I would like to calculate this limit. I tried to look for known limits which can be substituted to parts of this limit but couldn't find information about the double factorial.

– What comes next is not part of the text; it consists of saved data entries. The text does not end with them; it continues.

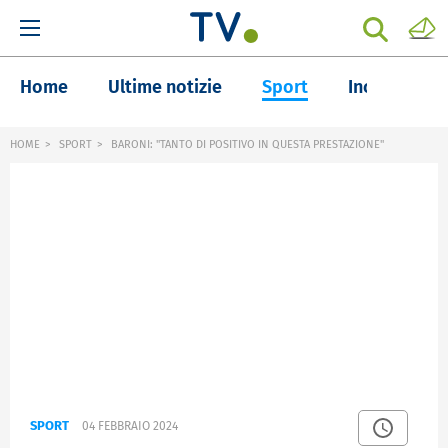
Home
Ultime notizie
Sport
Inchieste
HOME
SPORT
BARONI: "TANTO DI POSITIVO IN QUESTA PRESTAZIONE"
SPORT
04 FEBBRAIO 2024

$$\lim\limits_{k \to \infty}(1+2^{k+1})^{(2^{k-2})-2}\cdot\frac{(2^k-1)^2}{(2^k-1)!!}$$
Thanks ahead for any help
EDIT
Denote $n=2^k-1=2\cdot 2^{k-1}-1$ so we actually need to calculate:
$$\lim\limits_{n \to \infty}(2n+3)^{\frac{n+1}{4}-2}\cdot\frac{n^2}{n!!}$$ And have by a relation-to-factorial formula for odd n:
$$n!! = \frac{2^k!}{2^{2^{k-1}}\cdot 2^{k-1}!} = \frac{(n+1)!}{2^{\frac{n+1}{2}}\cdot (\frac{n+1}{2})!}$$
Now using the Stirling approximation we have (only for odd n):
$$n!! \sim \frac{\sqrt{2\pi(n+1)}(\frac{n+1}{e})^{n+1}}{2^{\frac{n+1}{2}}\cdot \sqrt{2\pi(\frac{n+1}{2})}(\frac{\frac{n+1}{2}}{e})^{\frac{n+1}{2}}} = \frac{\sqrt{2}(\frac{n+1}{e})^{n+1}}{2^{\frac{n+1}{2}}(\frac{n+1}{e})^{\frac{n+1}{2}}(\frac{1}{2})^{\frac{n+1}{2}}} = \sqrt{2}(\frac{n+1}{e})^{\frac{n+1}{2}}$$
From here it is clear to see that for odd n's $$\lim\limits_{n \to \infty}(2n+3)^{\frac{n+1}{4}-2}\cdot\frac{n^2}{n!!} = 0$$
HINT
Let indicate $n=2^k-1\to \infty$ then we have
$$(1+2^{k+1})^{(2^{k-2})-2}\cdot\frac{(2^k-1)^2}{(2^k-1)!!}=(2n+3)^{\frac{n+1}4-2}\cdot\frac{n^2}{n!!}=(2n+3)^{\frac{n-7}4}\cdot\frac{n^2}{2^nn!}$$
then use Stirling approximation or by Root test
$$\sqrt[n]{(2n+3)^{\frac{n-7}4}\cdot\frac{n^2}{2^nn!}} \sim \sqrt[n]{\frac{n^\frac{n}4n^2}{2^{\frac{3n}4}n!}}=\frac{\sqrt[n]{n^2}}{2^\frac34}\cdot\frac{\sqrt[4] n}{\sqrt[n]{n!}}$$